**REQUIREMENT**
Your answer should be the exact lines of the data below from the one containing "August 2020" through the one containing "backsplash color. It"; please include nothing else.

++++ SOURCE DATA ++++

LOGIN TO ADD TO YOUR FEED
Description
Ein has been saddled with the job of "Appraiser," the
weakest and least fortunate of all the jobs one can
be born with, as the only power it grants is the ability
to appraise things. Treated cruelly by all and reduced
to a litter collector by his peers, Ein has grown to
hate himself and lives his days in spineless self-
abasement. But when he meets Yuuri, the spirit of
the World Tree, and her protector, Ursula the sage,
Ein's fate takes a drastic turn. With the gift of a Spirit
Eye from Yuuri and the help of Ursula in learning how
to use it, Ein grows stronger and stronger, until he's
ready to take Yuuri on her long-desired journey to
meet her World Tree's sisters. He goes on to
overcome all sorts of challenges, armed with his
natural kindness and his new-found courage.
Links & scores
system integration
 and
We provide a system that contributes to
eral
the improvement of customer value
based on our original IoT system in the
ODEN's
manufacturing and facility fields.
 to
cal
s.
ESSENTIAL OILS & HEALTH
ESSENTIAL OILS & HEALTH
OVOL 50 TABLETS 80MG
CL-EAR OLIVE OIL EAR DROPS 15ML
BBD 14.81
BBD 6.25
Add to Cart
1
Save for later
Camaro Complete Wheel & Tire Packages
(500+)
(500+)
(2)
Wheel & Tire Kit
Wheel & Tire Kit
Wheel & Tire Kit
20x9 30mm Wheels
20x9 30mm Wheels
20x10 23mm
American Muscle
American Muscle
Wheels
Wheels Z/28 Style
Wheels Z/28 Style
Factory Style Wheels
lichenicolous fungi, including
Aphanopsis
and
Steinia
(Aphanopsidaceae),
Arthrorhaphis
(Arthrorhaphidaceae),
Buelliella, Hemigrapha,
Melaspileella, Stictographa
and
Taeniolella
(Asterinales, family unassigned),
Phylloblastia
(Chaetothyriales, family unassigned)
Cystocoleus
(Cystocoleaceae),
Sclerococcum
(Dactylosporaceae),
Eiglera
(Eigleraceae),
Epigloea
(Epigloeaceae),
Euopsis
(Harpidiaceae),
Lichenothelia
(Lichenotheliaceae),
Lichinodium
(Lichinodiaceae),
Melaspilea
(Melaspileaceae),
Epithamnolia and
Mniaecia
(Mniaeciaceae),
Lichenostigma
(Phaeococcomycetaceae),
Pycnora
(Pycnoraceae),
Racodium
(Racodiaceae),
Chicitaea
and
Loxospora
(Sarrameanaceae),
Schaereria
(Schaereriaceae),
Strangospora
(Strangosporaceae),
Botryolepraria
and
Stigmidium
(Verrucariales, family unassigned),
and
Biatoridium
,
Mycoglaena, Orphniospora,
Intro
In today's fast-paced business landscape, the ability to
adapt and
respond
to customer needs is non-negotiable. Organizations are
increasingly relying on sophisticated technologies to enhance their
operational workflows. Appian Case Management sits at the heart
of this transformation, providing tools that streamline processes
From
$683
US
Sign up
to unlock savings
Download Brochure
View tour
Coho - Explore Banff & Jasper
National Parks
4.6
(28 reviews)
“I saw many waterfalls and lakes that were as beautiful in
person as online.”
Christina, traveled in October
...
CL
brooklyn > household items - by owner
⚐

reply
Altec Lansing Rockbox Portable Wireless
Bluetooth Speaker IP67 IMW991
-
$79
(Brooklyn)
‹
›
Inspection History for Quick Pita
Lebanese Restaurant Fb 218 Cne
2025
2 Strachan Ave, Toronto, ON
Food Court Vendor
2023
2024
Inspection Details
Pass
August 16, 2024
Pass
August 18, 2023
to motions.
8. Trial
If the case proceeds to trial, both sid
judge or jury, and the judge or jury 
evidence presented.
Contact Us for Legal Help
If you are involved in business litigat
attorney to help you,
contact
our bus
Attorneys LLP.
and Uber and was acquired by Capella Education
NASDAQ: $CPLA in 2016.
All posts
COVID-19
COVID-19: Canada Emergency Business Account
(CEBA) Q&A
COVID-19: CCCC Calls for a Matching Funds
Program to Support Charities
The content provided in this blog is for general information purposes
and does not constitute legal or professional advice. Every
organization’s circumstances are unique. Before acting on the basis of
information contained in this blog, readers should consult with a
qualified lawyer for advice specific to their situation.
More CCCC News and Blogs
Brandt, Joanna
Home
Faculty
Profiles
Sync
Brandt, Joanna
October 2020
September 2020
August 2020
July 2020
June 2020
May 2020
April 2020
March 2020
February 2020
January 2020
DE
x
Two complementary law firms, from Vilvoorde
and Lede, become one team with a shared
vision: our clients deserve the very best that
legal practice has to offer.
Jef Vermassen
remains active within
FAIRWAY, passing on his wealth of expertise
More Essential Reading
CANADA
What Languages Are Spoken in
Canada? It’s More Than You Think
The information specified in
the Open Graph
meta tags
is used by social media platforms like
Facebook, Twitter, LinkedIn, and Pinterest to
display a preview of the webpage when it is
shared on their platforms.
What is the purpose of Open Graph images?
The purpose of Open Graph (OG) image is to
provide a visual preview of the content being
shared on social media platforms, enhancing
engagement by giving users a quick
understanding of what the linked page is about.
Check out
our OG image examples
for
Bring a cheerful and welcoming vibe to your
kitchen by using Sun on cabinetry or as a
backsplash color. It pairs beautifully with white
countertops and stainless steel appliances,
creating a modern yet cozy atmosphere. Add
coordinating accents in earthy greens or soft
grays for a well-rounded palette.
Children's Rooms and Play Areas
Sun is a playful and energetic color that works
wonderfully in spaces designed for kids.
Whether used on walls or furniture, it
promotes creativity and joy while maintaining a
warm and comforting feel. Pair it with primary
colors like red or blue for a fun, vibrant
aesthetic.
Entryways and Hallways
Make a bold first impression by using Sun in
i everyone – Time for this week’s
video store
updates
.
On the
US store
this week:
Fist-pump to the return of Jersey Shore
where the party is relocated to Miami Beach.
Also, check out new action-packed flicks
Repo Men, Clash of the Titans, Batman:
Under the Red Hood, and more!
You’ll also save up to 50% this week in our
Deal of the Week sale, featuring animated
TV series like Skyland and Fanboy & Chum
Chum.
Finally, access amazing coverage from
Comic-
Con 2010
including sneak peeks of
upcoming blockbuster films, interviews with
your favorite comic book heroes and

++++

**ANSWER TO THIS PROBLEM**
August 2020
July 2020
June 2020
May 2020
April 2020
March 2020
February 2020
January 2020
DE
x
Two complementary law firms, from Vilvoorde
and Lede, become one team with a shared
vision: our clients deserve the very best that
legal practice has to offer.
Jef Vermassen
remains active within
FAIRWAY, passing on his wealth of expertise
More Essential Reading
CANADA
What Languages Are Spoken in
Canada? It’s More Than You Think
The information specified in
the Open Graph
meta tags
is used by social media platforms like
Facebook, Twitter, LinkedIn, and Pinterest to
display a preview of the webpage when it is
shared on their platforms.
What is the purpose of Open Graph images?
The purpose of Open Graph (OG) image is to
provide a visual preview of the content being
shared on social media platforms, enhancing
engagement by giving users a quick
understanding of what the linked page is about.
Check out
our OG image examples
for
Bring a cheerful and welcoming vibe to your
kitchen by using Sun on cabinetry or as a
backsplash color. It pairs beautifully with white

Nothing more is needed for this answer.